• **Aim of the task**
The answer is a single number: the count of lines below in which the word "الوحدة" appears.

** Opening Available data block **

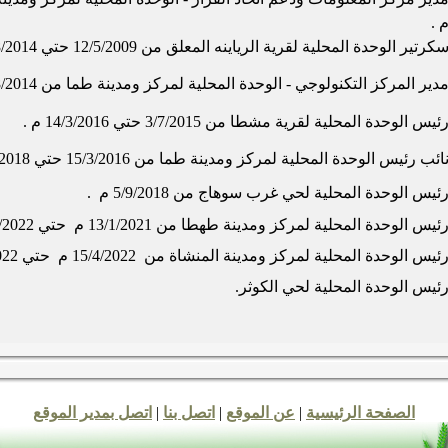
 .
كرتير الوحدة المحلية لقرية الرياينه المعلق من 12/5/2009 حتي 3/8/2014 م .
دير المركز التكنولوجي - الوحدة المحلية لمركز ومدينة طما من 4/8/2014 حتي 30/6/2015 م .
ئيس الوحدة المحلية لقرية مشطا من 3/7/2015 حتي 14/3/2016 م .
ائب رئيس الوحدة المحلية لمركز ومدينة طما من 15/3/2016 حتي 4/9/2018 .
ئيس الوحدة المحلية لحي غرب سوهاج من 5/9/2018 م .
ئيس الوحدة المحلية لمركز ومدينة طهطا من 13/1/2021 م حتي 14/4/2022 م .
ئيس الوحدة المحلية لمركز ومدينة المنشاة من 15/4/2022 م حتي 15/9/2022 م .
ئيس الوحدة المحلية لحي الكوثر.
الصفحة الرئيسية
|
عن الموقع
|
اتصل بنا
|
اتصل بمدير الموقع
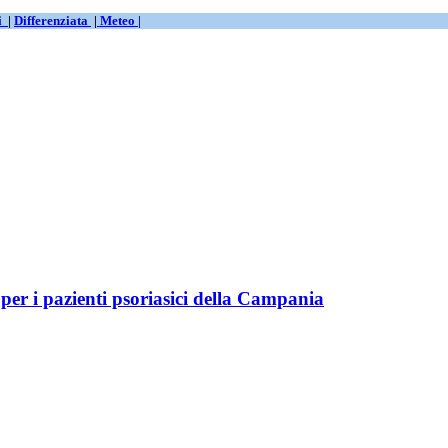
ti
|
Differenziata
|
Meteo |
per i pazienti psoriasici della Campania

** Closing Available data block **

• **Your solution**
8